_TRY IT_:
Select from the records below every line that has the word "will" in it.

Pixel coordinate grounding data

══════════

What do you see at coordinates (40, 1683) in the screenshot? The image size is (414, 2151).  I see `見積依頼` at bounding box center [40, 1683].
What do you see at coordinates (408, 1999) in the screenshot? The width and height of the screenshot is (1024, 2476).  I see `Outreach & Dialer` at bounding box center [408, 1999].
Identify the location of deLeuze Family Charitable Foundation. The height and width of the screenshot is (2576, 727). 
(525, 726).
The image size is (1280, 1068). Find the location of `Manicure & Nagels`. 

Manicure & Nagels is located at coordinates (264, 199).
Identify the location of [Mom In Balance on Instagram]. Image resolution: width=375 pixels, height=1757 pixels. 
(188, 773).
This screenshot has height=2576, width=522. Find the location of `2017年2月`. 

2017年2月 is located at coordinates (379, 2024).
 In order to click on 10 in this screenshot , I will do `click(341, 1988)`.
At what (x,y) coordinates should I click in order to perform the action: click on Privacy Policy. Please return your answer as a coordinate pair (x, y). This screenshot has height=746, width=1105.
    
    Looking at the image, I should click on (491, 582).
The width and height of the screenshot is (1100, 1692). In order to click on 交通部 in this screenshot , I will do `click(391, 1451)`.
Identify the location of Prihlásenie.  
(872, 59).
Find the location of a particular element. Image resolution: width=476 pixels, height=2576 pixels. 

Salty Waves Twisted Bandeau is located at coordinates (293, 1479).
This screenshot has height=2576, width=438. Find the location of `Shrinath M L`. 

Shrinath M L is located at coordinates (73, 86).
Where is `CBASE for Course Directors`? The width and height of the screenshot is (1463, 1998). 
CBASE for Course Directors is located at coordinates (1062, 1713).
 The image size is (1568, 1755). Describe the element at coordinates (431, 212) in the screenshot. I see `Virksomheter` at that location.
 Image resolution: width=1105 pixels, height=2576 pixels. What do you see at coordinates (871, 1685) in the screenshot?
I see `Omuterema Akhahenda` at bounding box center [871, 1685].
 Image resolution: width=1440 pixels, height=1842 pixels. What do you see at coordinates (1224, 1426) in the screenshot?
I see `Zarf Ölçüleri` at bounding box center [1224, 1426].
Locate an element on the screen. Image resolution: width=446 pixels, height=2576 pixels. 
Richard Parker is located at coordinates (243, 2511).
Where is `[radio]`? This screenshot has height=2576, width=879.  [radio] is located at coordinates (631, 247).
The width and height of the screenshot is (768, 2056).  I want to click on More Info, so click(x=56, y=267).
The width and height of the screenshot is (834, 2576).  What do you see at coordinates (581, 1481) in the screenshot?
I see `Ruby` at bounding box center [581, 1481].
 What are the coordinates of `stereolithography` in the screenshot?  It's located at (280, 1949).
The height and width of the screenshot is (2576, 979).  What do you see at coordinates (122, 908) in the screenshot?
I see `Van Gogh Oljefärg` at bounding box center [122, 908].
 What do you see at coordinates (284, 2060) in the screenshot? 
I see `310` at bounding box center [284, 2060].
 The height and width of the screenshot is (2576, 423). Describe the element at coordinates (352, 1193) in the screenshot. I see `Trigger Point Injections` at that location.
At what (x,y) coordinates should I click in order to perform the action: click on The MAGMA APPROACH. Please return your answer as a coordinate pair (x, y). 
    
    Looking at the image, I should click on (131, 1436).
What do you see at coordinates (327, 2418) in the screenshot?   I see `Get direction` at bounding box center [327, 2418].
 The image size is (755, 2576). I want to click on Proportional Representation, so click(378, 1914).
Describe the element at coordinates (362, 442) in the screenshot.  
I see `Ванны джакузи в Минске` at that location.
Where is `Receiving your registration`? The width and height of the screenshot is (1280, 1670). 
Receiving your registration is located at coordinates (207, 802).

══════════

_REPLY_:
 In order to click on 10 in this screenshot , I will do `click(341, 1988)`.
The width and height of the screenshot is (1100, 1692). In order to click on 交通部 in this screenshot , I will do `click(391, 1451)`.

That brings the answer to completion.